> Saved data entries
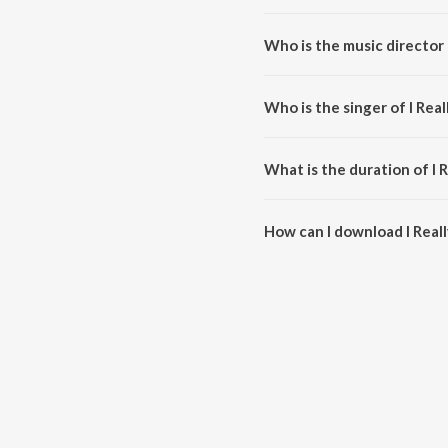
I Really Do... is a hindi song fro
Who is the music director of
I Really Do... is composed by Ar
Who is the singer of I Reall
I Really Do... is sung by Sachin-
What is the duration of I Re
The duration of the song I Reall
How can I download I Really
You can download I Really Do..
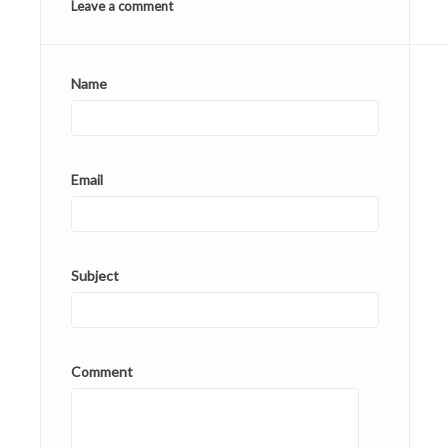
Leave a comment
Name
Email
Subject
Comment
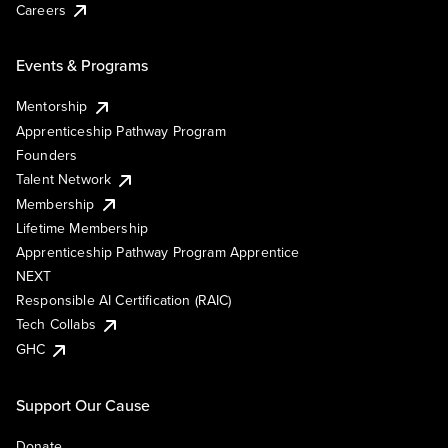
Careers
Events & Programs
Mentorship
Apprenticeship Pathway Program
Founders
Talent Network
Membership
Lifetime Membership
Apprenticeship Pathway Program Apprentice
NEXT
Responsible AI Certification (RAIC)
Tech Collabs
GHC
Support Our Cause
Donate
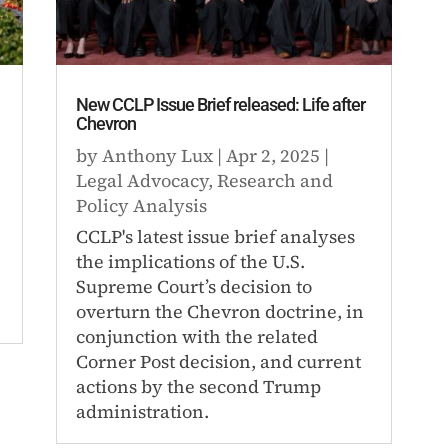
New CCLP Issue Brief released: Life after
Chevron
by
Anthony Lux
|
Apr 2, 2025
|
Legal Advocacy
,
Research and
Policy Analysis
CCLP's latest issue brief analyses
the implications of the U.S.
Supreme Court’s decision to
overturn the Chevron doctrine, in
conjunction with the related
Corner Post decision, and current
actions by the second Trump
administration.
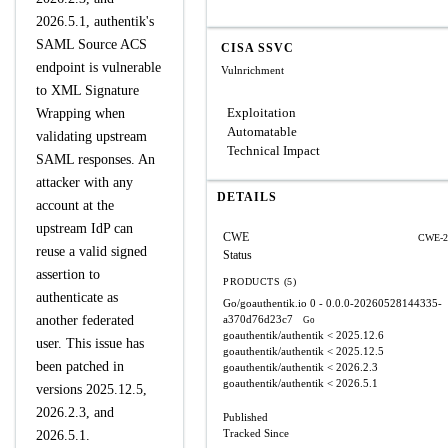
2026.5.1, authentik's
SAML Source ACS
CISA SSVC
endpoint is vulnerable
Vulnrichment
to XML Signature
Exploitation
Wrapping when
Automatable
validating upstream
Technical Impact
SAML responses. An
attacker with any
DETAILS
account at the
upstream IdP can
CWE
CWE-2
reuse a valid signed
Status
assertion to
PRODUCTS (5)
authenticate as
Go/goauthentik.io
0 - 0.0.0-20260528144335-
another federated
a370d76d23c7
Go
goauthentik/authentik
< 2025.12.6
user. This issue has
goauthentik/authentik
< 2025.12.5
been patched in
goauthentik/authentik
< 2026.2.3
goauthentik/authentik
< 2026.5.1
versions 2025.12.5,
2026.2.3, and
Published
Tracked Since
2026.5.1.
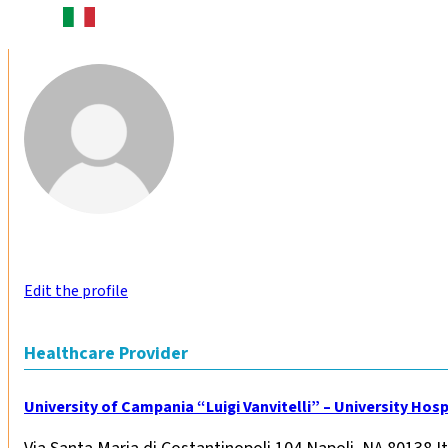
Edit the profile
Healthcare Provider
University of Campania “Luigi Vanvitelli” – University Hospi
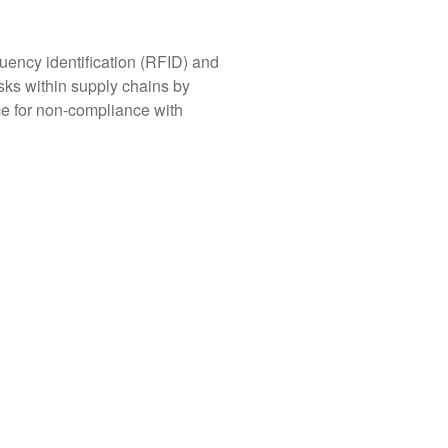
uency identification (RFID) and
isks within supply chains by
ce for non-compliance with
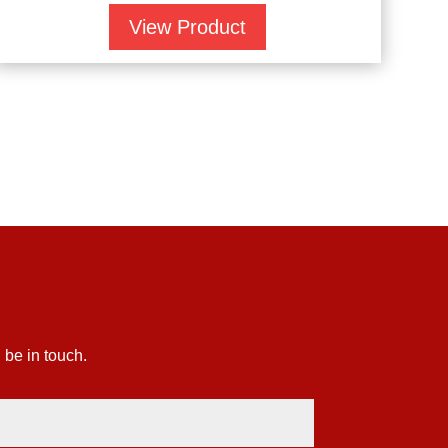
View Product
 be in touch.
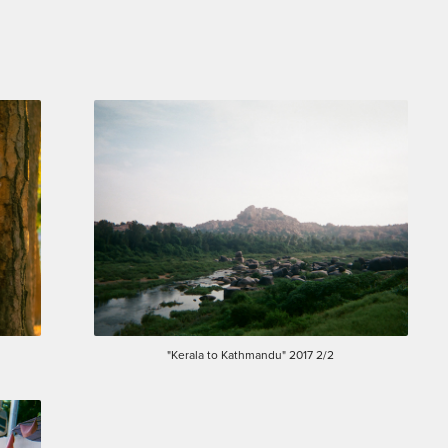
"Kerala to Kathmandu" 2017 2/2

> Exercise objective
Only the lines starting at the one that includes "upstream IdP can" and ending at the one that includes "Healthcare Provider" should be retyped, exactly, from the records above; no pictures.

> Solution to the problem
upstream IdP can
CWE
CWE-2
reuse a valid signed
Status
assertion to
PRODUCTS (5)
authenticate as
Go/goauthentik.io
0 - 0.0.0-20260528144335-
another federated
a370d76d23c7
Go
goauthentik/authentik
< 2025.12.6
user. This issue has
goauthentik/authentik
< 2025.12.5
been patched in
goauthentik/authentik
< 2026.2.3
goauthentik/authentik
< 2026.5.1
versions 2025.12.5,
2026.2.3, and
Published
Tracked Since
2026.5.1.
Edit the profile
Healthcare Provider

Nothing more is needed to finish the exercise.